His smile and laughter will stay with all who knew him. Michael’s ability to see the humor in a situation and so deflect conflict was a powerful learning. During a visit to the congregation he served in Dusseldorf, I was wearing a kippah at services. An elderly woman went up to him in synagogue demanding he call the police because “there is a woman kippah a kippah in here.” His clever answer that quickly diffused her concern– “By all means please show me where this is against the law and I will call the German authorities immediately.” She hooted in awareness at his response and, even so, sat vigilantly with me during services asking questions about the meaning of prayers. She became a friend and advocate for inclusion through his adept approach.

Michael Goldberger’s At”tune”ment

Michael Goldberger was very attuned to HaShem; to how magnificently, and poignantly inter-connected All Is. He recalled to us a time when a man came up to tell him that during the war he had to shoot a Russian soldier in self defense. As the man he’d shot fell, the man heard the falling soldier uttering the Shema. His sermons will be coming out in a book this fall, hopefully also in English translation. He captured remarkable story moments for teaching, with his emphasis upon humanitarian points to pursue and promote within Jewish text and tradition.
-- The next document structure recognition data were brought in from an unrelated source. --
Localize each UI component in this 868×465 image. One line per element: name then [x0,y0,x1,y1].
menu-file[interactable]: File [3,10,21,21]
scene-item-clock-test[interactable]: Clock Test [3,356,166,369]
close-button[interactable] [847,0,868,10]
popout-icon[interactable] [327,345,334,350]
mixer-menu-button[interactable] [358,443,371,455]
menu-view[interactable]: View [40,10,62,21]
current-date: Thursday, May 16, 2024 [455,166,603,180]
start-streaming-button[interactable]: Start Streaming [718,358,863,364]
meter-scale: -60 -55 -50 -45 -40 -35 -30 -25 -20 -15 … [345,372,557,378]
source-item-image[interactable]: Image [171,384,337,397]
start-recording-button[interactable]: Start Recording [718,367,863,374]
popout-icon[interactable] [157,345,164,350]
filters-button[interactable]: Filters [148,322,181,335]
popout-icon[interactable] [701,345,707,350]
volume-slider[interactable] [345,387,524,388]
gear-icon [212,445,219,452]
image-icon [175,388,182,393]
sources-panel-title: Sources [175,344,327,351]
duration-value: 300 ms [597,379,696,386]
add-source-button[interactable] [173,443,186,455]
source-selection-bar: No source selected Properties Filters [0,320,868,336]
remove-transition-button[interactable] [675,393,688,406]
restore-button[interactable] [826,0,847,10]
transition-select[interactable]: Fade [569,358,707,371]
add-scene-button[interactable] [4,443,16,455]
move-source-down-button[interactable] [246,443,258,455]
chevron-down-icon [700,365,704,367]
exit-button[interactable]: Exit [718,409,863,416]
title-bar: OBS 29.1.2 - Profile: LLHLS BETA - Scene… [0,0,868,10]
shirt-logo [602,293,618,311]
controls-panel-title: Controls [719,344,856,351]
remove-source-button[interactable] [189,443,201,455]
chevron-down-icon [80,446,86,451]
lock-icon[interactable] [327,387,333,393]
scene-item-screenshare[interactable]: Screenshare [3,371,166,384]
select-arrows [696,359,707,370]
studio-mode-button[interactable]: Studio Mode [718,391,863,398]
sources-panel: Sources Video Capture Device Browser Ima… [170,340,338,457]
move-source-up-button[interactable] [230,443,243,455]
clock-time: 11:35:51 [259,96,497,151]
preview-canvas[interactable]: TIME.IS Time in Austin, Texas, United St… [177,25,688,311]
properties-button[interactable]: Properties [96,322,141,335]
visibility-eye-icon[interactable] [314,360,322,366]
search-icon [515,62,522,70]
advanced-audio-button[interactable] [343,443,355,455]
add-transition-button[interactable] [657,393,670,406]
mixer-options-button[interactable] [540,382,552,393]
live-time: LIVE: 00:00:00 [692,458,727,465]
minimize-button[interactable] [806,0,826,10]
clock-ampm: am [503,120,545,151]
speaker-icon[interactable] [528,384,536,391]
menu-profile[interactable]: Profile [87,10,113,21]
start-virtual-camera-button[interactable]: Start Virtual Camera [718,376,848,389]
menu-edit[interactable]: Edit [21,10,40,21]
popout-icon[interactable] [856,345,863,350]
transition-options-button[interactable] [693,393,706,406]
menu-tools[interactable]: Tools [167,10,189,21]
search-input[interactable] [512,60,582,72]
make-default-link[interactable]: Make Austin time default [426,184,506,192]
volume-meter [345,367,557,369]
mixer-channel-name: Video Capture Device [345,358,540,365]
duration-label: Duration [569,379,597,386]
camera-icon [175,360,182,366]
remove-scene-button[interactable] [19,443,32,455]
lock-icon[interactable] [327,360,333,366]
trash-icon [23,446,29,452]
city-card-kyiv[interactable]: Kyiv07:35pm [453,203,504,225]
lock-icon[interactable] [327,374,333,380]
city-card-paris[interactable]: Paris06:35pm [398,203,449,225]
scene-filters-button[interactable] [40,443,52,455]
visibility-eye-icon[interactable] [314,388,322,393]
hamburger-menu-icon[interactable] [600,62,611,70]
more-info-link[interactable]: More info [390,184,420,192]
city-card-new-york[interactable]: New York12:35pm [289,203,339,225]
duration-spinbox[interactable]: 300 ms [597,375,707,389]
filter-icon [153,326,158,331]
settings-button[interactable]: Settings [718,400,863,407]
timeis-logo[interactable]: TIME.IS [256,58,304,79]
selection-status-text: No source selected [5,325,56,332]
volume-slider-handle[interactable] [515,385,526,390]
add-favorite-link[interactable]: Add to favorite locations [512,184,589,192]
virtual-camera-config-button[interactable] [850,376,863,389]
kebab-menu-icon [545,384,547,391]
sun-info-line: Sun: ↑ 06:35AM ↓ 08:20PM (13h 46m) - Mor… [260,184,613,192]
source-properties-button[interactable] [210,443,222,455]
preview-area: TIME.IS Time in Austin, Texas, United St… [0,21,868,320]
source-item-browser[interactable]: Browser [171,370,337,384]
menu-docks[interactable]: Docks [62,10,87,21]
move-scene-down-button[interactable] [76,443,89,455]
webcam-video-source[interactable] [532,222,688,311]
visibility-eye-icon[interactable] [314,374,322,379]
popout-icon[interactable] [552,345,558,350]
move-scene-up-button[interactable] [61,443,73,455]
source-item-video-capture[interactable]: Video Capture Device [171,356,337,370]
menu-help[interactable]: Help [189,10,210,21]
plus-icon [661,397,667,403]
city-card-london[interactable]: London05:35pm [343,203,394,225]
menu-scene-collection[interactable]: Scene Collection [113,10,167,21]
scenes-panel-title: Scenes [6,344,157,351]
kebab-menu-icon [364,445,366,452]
Michael also sang as though already an angel and several CDs of his have been produced. Among them is one with his dear friend, a hazzan, Marcel, who shortly preceded Michael in death with the same illness. Michael then made a CD in Marcel’s memory. We treasure these works and will ask the family for copies for Ohalah and Kallah. The melodies and magnificent voices carry the spirit of simchah, Shabbatand chagim in a way that textures time with the sweet fullness of spirit.

The Move to Zurich

Rabbi Goldberger moved to Zurich to be closer to family and received another significant rabbinic appointment and day school to head. He and Pnina manifested loving care and parenting according to the needs and ability of each child, in the way to which we all likely aspire. We again visited Michael in Zurich just before the High Holidays this year, when his renal cancer was already unstoppable. He was passionately was working the two jobs while turning out creative psak halachah such as finding a way to allow women to attend cemetery funerals (not allowed in some European Orthodox settings).

Rabbi Michael Goldberger became my mashpia, until he fell too ill, and he was very much a role model for the integration of tradition and change for my Hubbatzin Barry and I. He looked to the positive in each person, the mitzvah of hakarat hatov ever on his lips. When I would ask after the welfare of Jewish Renewal folks in Europe, he would give an update rich in joy at the accomplishments of each and every one within his acquaintance or mentorship.

I wish you had all known him– a rabbi, scholar, innovator and mensch of the highest order, Rabbi Michael Goldberger.